Table of contents

  1. Introduction
  2. Learning
  3. Logistics
    1. Generating your .env file
    2. Network topology
  4. Overview
    1. Step 1: Network reconnaissance
    2. Step 2: Reverse engineering
    3. Step 3: Exploit the service

Introduction

In this concept lab, we will introduce network reconnaissance as a way to find what hosts are on the network, and, which service are those hosts running. We will also do some network reverse engineering to find and exploit a vulnerability in a network configuration and services.

Learning

At the end of this concept lab, you should be able:

  • Use nmap for basic network reconnaissance.
  • Reverse engineer a network service by sending packets on the network and analyzing them.
  • Construct an exploit based on the observed vulnerabilities in the network.

Logistics

For this lab, we will be using GitHub classroom to get the starter code. Please follow this link to accept the assignment and get your own fork of the lab repository.

The first time you accept an invitation, you will be asked to link your account to your student email and name. Please be careful and choose your appropriate name/email combination so that I can grade appropriately.

Generating your .env file

Before we spin up our containers, there are some configuration variables that must be generated on the spot. To do so, please run the gen_env_file.sh script from the prelab repository directory as follows:

$ ./gen_env_file.sh

If run correctly, several files will be generated:

  1. .env (hidden file — use ls -al to see it) contains your UID and GID variables.
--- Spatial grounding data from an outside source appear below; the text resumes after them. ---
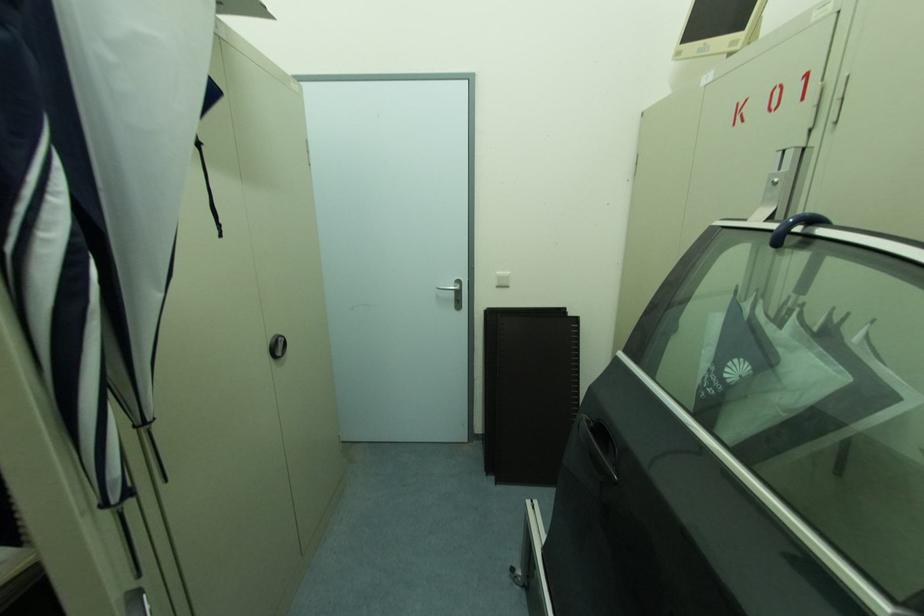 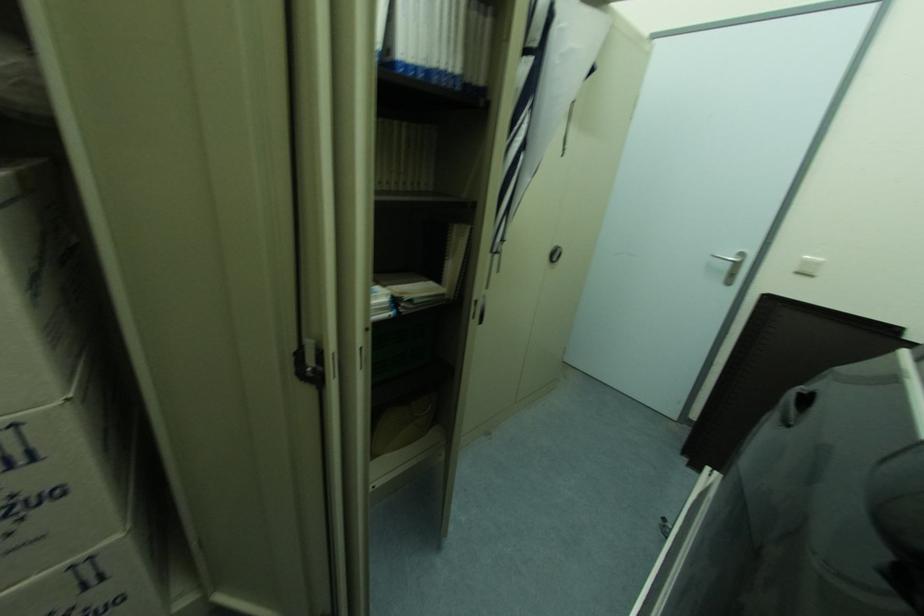 Question: Based on the continuous images, in which direction is the camera rotating? Reply with the corresponding letter.

Choices:
 (A) Left
 (B) Right
 (C) Up
 (D) Down

Answer: (A) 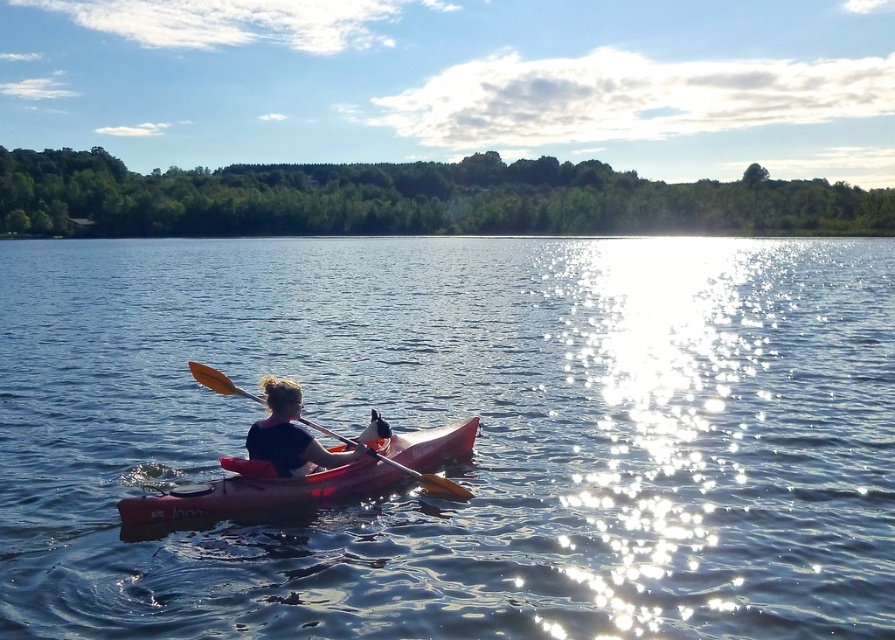 You are a photographer trying to capture the matte pink kayak at center in the image. The camera you are using has a fixed focus point at coordinates point (290, 435). Will this focus point align with the kayak?

Yes, the point (290, 435) marks the matte pink kayak at center, so the focus point will align with it.

You are a photographer trying to capture the matte red canoe at center and the orange wood paddle at center in a single shot. Since you want the canoe to be the main focus, which object should you adjust your camera lens to prioritize in terms of depth of field?

The matte red canoe at center is closer to the viewer than the orange wood paddle at center, so adjusting the depth of field to focus on the canoe will keep it sharp while naturally blurring the paddle in the background.

You are a photographer planning to take a photo of the matte red canoe at center. The camera you are using has a focal length of 50mm. To ensure the canoe is in focus, you need to know its position relative to the point marked at coordinates point (258, 490). Is the matte red canoe at center located at that point?

The point (258, 490) marks the matte red canoe at center, so yes, the matte red canoe at center is exactly at that point.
  2. connect_*.sh a utility script to quickly connect to each container in this lab.

Network topology

The topology for this mini lab consists of three machine on the same local network:

  1. client with IPv4 address 10.10.0.4.

  2. server with IPv4 address 10.10.0.5.

  3. attacker with IPv4 address 10.10.0.24.


Overview

This experiment consists of three machines, a client, a server, and an attacker machine. Unlike other labs, you will only have access to the attacker machine, i.e., all of your code and commands will be run from the attacker, without direct access to the client and the server.
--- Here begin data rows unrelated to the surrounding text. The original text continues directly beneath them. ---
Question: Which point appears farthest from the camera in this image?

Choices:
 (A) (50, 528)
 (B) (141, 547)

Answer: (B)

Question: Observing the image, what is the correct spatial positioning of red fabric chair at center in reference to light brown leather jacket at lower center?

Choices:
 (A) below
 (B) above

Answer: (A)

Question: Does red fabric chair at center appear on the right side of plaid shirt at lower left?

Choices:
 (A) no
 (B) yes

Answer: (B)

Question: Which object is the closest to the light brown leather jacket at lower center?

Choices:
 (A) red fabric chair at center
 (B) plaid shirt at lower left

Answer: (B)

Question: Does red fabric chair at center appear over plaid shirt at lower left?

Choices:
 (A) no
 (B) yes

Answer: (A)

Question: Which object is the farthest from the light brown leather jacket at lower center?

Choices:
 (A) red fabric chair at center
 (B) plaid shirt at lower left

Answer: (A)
All three containers are on the same subnetwork, their IP addresses are known and static, and you can see those in the docker-compose.yml file . However, the client and the server are running a network service that you do not have access to, and your goal in this lab is to use tool to discover what that service is, and then exploit it to flood the network with bogus packet by only sending a few packets.

To do so, you will need to do the following:

  1. Discover open ports on each machine. To help you out, the service is running on the same port in both client and server. Also, to help save you time, the service is running over UDP.
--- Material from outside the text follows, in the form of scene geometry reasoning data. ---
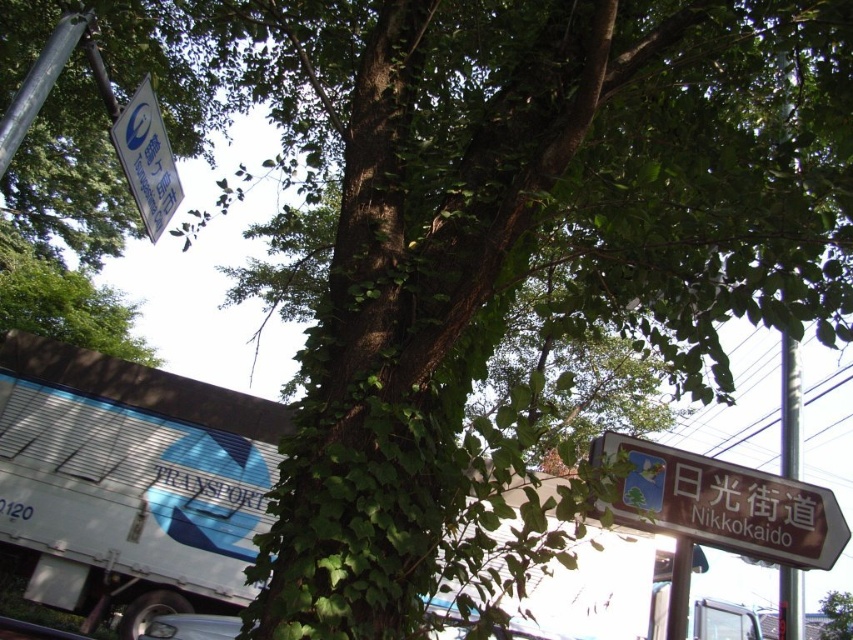 You are a tourist in Japan and see the white plastic sign at upper left and the brown wooden signpost at right. Which one is located to the left of the other?

The white plastic sign at upper left is positioned on the left side of brown wooden signpost at right.

From the picture: You are standing at the base of the large tree in the street scene. You need to walk to the brown wooden signpost at right but want to avoid the white plastic sign at upper left. Given that the distance between them is 5.74 meters, can you walk around the tree to reach the signpost without getting too close to the white plastic sign?

The white plastic sign at upper left is 5.74 meters away from the brown wooden signpost at right. Since you are at the base of the tree, you can walk around the tree to reach the brown wooden signpost at right while maintaining a safe distance from the white plastic sign at upper left.

You are driving a white metallic truck at lower left and need to pass through a narrow alley that is only as wide as the brown wooden sign at lower right. Can your truck fit through the alley?

The white metallic truck at lower left might be wider than the brown wooden sign at lower right, so there is a possibility that the truck cannot fit through the alley. It is recommended to check the truck dimensions before proceeding. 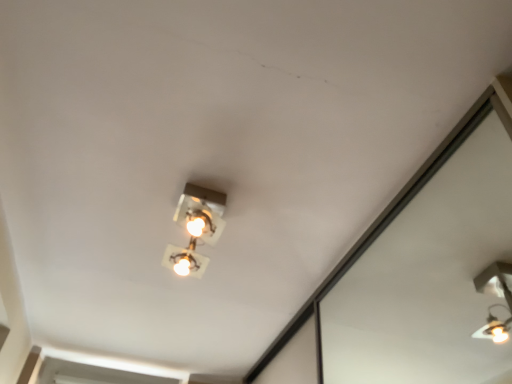 The width and height of the screenshot is (512, 384). What do you see at coordinates (196, 228) in the screenshot? I see `matte white light fixture at center` at bounding box center [196, 228].

Where is `matte white light fixture at center`? The height and width of the screenshot is (384, 512). matte white light fixture at center is located at coordinates (196, 228).

This screenshot has height=384, width=512. In order to click on matte white light fixture at center in this screenshot , I will do `click(196, 228)`. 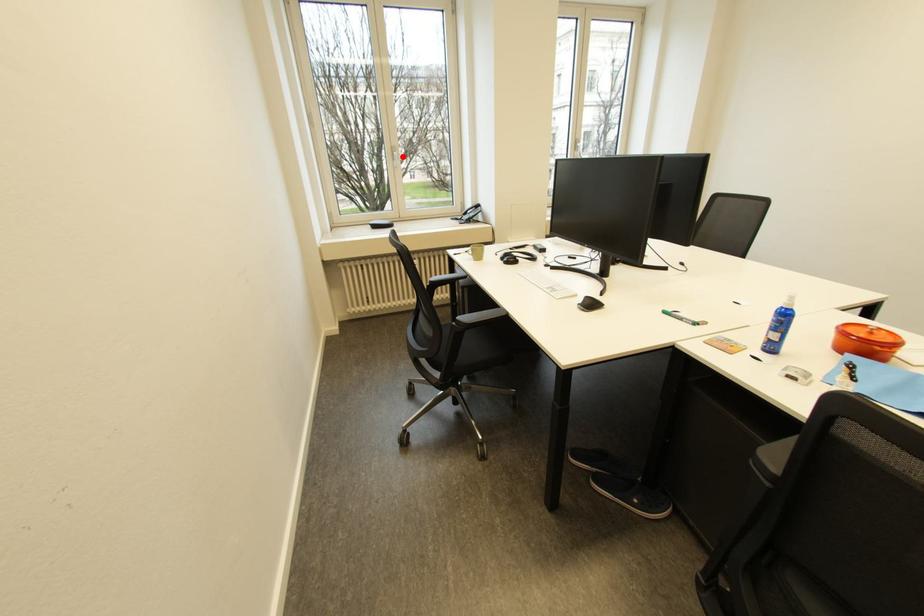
  2. Reverse engineer the service by interacting with it, and then finding vulnerabilities in the service.

  3. Exploit the running service to have both client and server flood the network with packets triggered by a few number of packets that you send out.

Step 1: Network reconnaissance

To perform network reconnaissance, we will use a tool called nmap. At its core, nmap will send out packets on the network and try to analyze any responses it gets so that it can determine what hosts are alive, what services are they running, which operating system they’re running, and so on. In our case, we already know what hosts exist on the network, we need to discover what UDP services they have running. Therefore all what we are interested in running a UDP port scan.

To save you some time on a lengthy port scan, here are some things we know about the service that would make your port scan more targeted:

  1. The service is running UDP on both client and server.

  2. The service is running on the same port in both client and server.

  3. The port number the service running on is non-standard, it is in the range 8800 to 9100.

Port scans using nmap generally take a while, so make sure to adopt a good targeted strategy to find any open and active UDP ports on either container.

nmap is already installed on the attacker container, you can find a good nmap cheat sheet at the following link.

Step 2: Reverse engineering

Once you find the port on which the service is running, it is now the time to reverse engineer the service. Use any tool or programming language to interact with the service at its given port, and attempt to reverse engineer what the service is doing.

Don’t overthink it, the service is pretty simple and doesn’t do anything smart. Just practice crafting packets and making sense of what you see and receive if you do send them out.

Once you understand what the service is doing, it should be pretty obvious that it has a big apparent flaw (recall that it is running on both client and server).

Step 3: Exploit the service

Now that we know what the service is doing and how we can exploit it, write a simple script to trigger the exploit. To help you out, if your exploit is successful, both the client and the server will flood the network with large packets forever. Without killing the services (or the containers), there is no way to stop the packets coming in.

The only constraint we have on your attack is that it must send few packets compared to the impact it will have on the network. We refer to such attacker at amplification attacks.

Feel free to use any programming language you find easier for you, we don’t have much a performance constraint in this case.